Song
- Published: 1947
- Genre: Pop, traditional pop
- Songwriters: Jimmy Kennedy and Nat Simon

= An Apple Blossom Wedding =

1947 song

"An Apple Blossom Wedding" is a 1947 song by American composer Nat Simon and Irish songwriter Jimmy Kennedy which reached number 1 on the UK's sheet music charts that year, spending seven weeks at the top of the listings. Recordings of the song by Sammy Kaye, Eddy Howard and Buddy Clark were hits on the Billboard sales charts.

== Background ==
The song's lyrics refer to the flower of an apple tree and a romance which started at a wedding during the season when it blossoms. "An Apple Blossom Wedding" was first published on March 22, 1947.

== Chart performance ==
The song entered the UK sheet music charts on October 30, 1947, and reached number 1 on December 4, its sixth week on chart. The following week, it was replaced at the top of the charts by "Now is the Hour", but the week after that, "An Apple Blossom Wedding" returned to number 1 for a six-week stay. For the final week, it was jointly listed at number 1 with "Peg o' My Heart". As such, "An Apple Blossom Wedding" was the number 1 hit for Christmas 1947. It spent a total of 18 weeks on the sheet music charts.

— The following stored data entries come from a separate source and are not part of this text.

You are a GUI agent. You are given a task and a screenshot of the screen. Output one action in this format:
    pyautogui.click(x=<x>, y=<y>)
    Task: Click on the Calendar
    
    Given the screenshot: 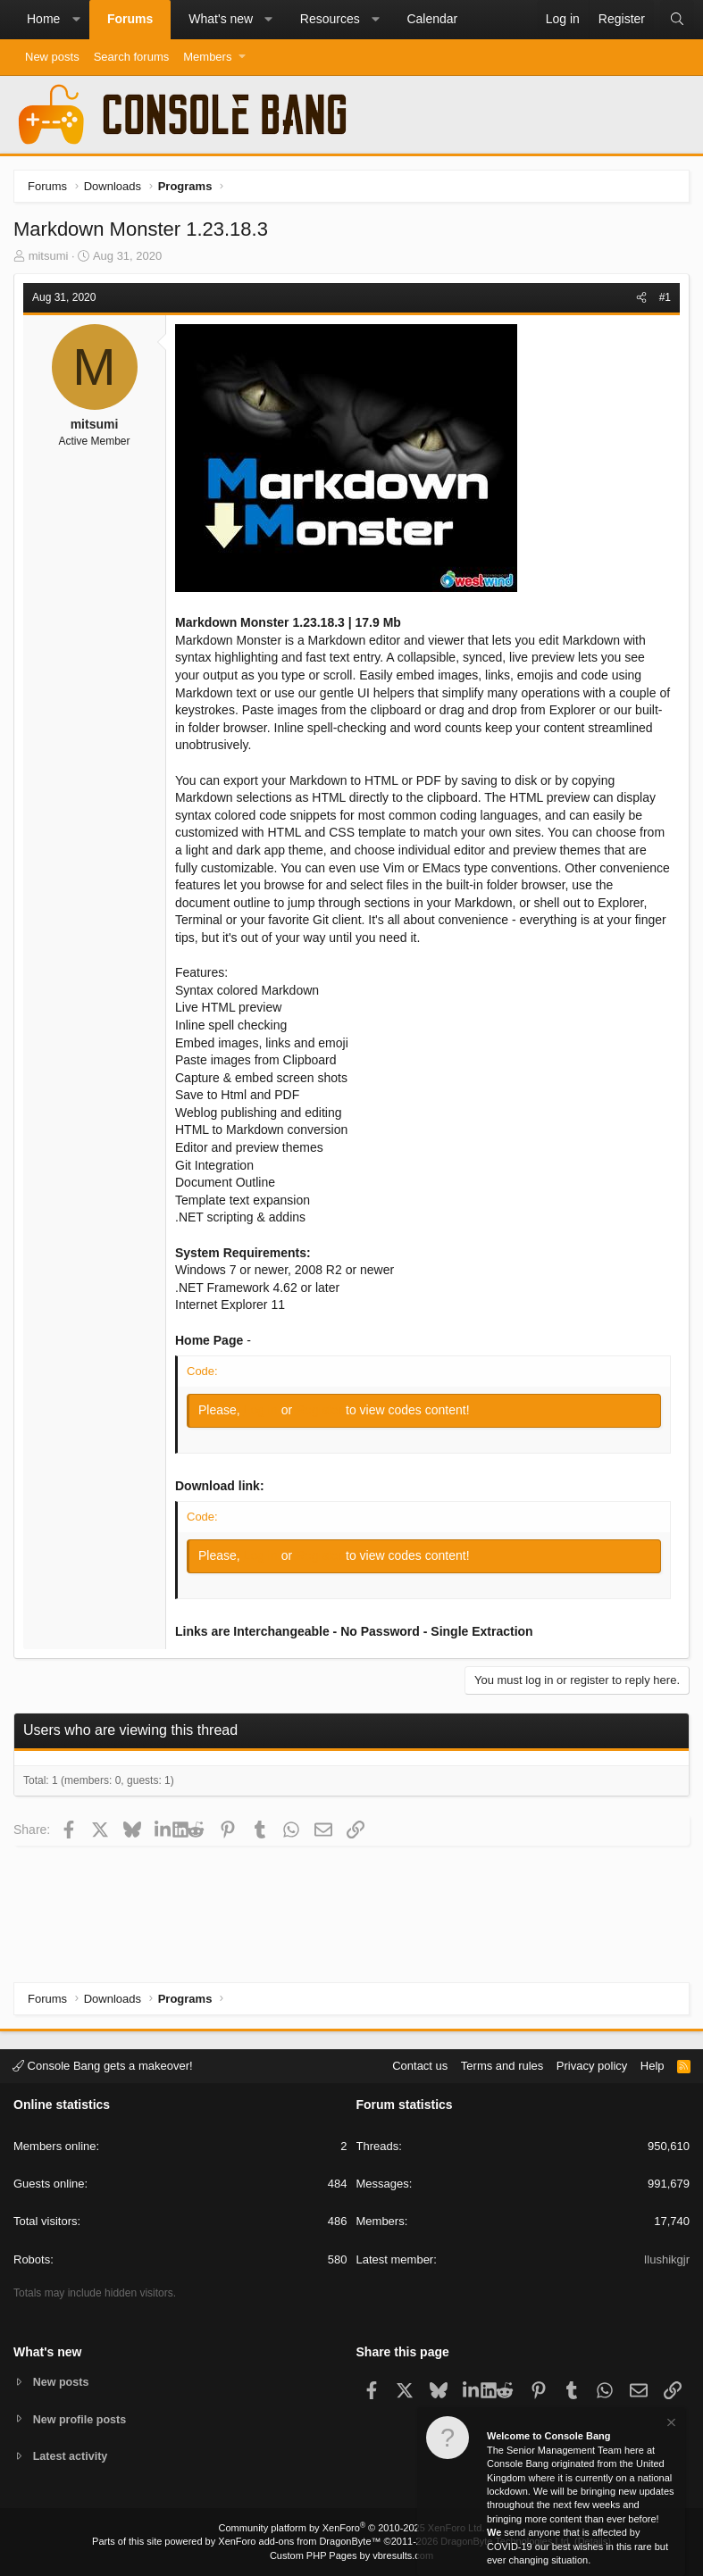 What is the action you would take?
    pyautogui.click(x=431, y=19)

Two recorded versions of the song also reached the US Billboard charts that October: Sammy Kaye & his Orchestra on RCA Victor (with vocals by Don Cornell) peaked at number 5 with their rendition, whilst Eddy Howard & his Orchestra on Majestic made number 9. In November, Buddy Clark's version on Columbia (with Mitchell Ayres' Orchestra) entered the charts, and was a number 14 hit.

== Other recordings ==
Most of the versions of the song available in the UK during its popularity were by British artists. In September 1947, prior to the song entering the UK sheet music charts, the first recording of "An Apple Blossom Wedding" was released in the UK. This was by Lou Preager and his Orchestra, with Paul Rich on vocals. Another British dance band, Cyril Stapleton and his Orchestra (with Dick James on vocals) had a version issued in October. The other three contemporary versions available in the UK were all released in December 1947: recordings by Jimmy Leach and his New Organolians (with vocals by Alan Dean), Kenny Baker with Russ Morgan and his Orchestra (the only American version available in Britain) and the Skyrockets Dance Orchestra conducted by Paul Fenoulhet (vocals by Doreen Lundy).

Another contemporary recording released in America was by Ken Griffin on organ and piano. In addition, the Nat King Cole Trio performed the song on an Armed Forces Radio Service transcription radio broadcast at The Bocage in Hollywood on August 23, 1947, with Cole on vocals.